• _BRIEF_
Which of the lines below mention the word "Digitale"? Pull each one out.

** Opening INPUT DATA block **

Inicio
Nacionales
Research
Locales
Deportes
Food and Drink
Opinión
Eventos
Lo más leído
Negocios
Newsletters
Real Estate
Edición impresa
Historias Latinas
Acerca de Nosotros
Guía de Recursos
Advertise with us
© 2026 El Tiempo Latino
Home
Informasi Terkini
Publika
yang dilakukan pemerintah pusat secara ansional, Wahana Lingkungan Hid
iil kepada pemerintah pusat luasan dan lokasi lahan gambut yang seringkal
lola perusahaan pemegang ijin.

** Closing INPUT DATA block **
** Opening INPUT DATA block **

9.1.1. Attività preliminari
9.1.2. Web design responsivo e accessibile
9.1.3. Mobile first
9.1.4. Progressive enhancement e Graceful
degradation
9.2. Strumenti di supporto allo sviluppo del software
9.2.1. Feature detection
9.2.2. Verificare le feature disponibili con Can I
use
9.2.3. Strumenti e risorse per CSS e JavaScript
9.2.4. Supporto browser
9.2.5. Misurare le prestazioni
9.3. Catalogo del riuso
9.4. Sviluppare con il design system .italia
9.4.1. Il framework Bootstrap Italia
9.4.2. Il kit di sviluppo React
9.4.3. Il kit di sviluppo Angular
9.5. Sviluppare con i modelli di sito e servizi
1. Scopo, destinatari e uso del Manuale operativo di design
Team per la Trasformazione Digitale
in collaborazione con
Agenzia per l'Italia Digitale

** Closing INPUT DATA block **

• _ANSWER SPACE_
Team per la Trasformazione Digitale
Agenzia per l'Italia Digitale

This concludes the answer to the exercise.